Directions for this task: What are the lines, written out exactly, from the one containing "About the event" to the end of the entries below? Include both ends and nothing more.

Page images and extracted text
== == ==

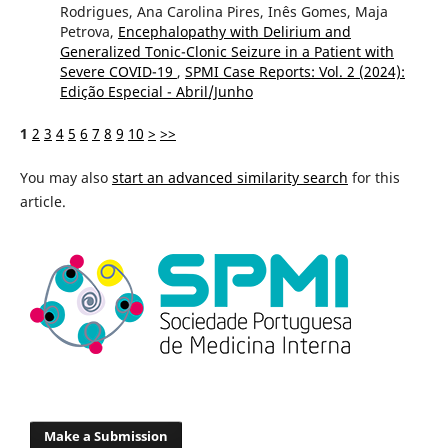
Rodrigues, Ana Carolina Pires, Inês Gomes, Maja
Petrova,
Encephalopathy with Delirium and
Generalized Tonic-Clonic Seizure in a Patient with
Severe COVID-19
,
SPMI Case Reports: Vol. 2 (2024):
Edição Especial - Abril/Junho
1
2
3
4
5
6
7
8
9
10
>
>>
You may also
start an advanced similarity search
for this
article.
Make a Submission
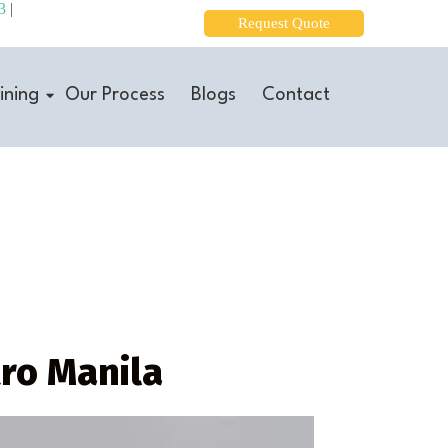
3
|
Request Quote
ining
Our Process
Blogs
Contact
tro Manila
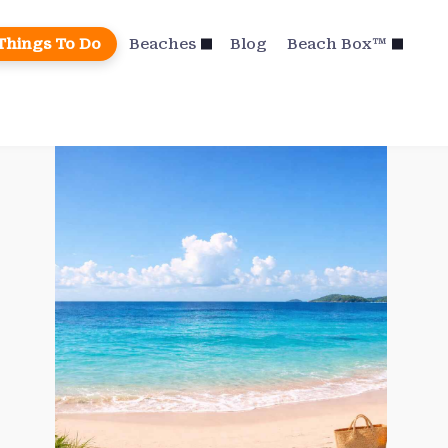
Things To Do
Beaches
Blog
Beach Box™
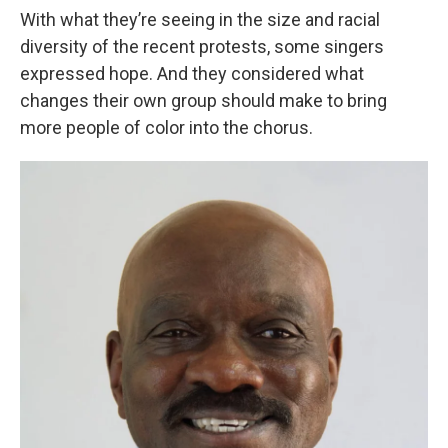
With what they’re seeing in the size and racial
diversity of the recent protests, some singers
expressed hope. And they considered what
changes their own group should make to bring
more people of color into the chorus.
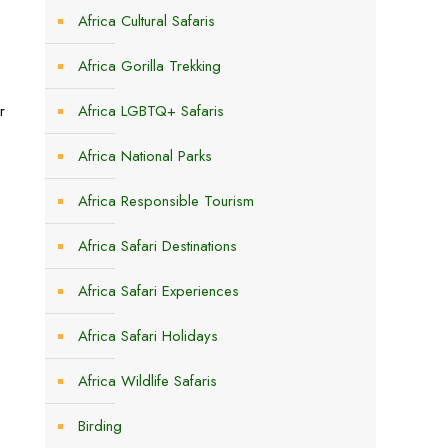
Africa Cultural Safaris
Africa Gorilla Trekking
r
Africa LGBTQ+ Safaris
Africa National Parks
Africa Responsible Tourism
Africa Safari Destinations
Africa Safari Experiences
Africa Safari Holidays
Africa Wildlife Safaris
Birding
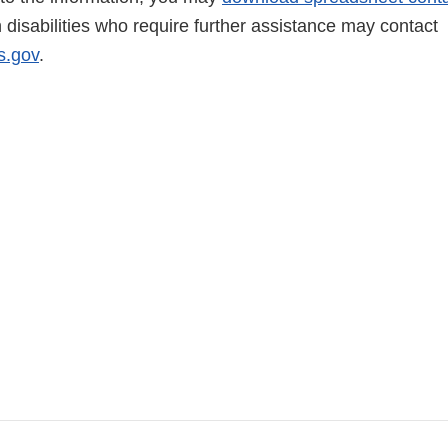
h disabilities who require further assistance may contact
.gov
.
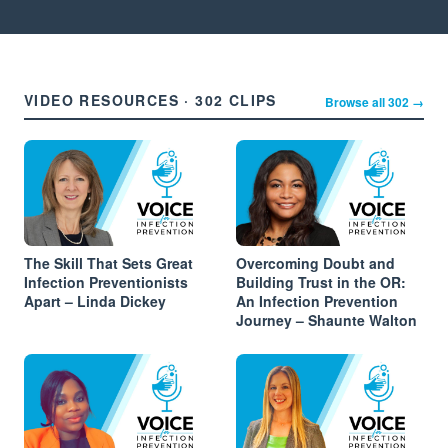
VIDEO RESOURCES · 302 CLIPS
Browse all 302 →
The Skill That Sets Great
Overcoming Doubt and
Infection Preventionists
Building Trust in the OR:
Apart – Linda Dickey
An Infection Prevention
Journey – Shaunte Walton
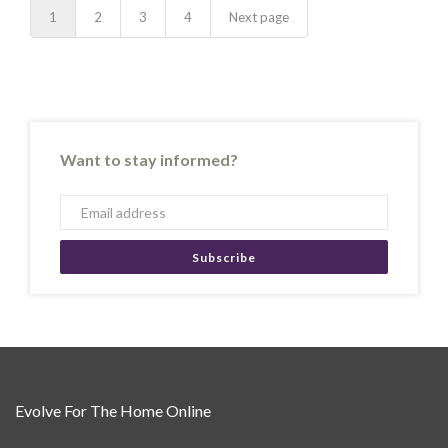
1
2
3
4
Next page
Want to stay informed?
Subscribe
Evolve For The Home Online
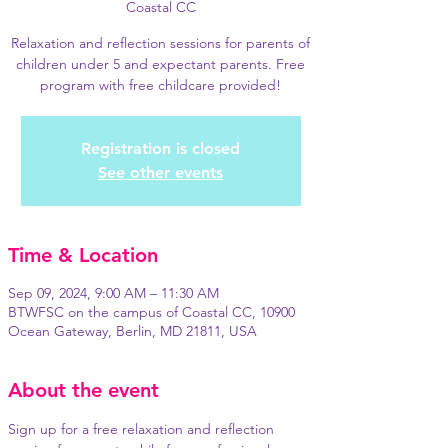
Coastal CC
Relaxation and reflection sessions for parents of
children under 5 and expectant parents. Free
program with free childcare provided!
Registration is closed
See other events
Time & Location
Sep 09, 2024, 9:00 AM – 11:30 AM
BTWFSC on the campus of Coastal CC, 10900
Ocean Gateway, Berlin, MD 21811, USA
About the event
Sign up for a free relaxation and reflection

== == ==

Output:
About the event
Sign up for a free relaxation and reflection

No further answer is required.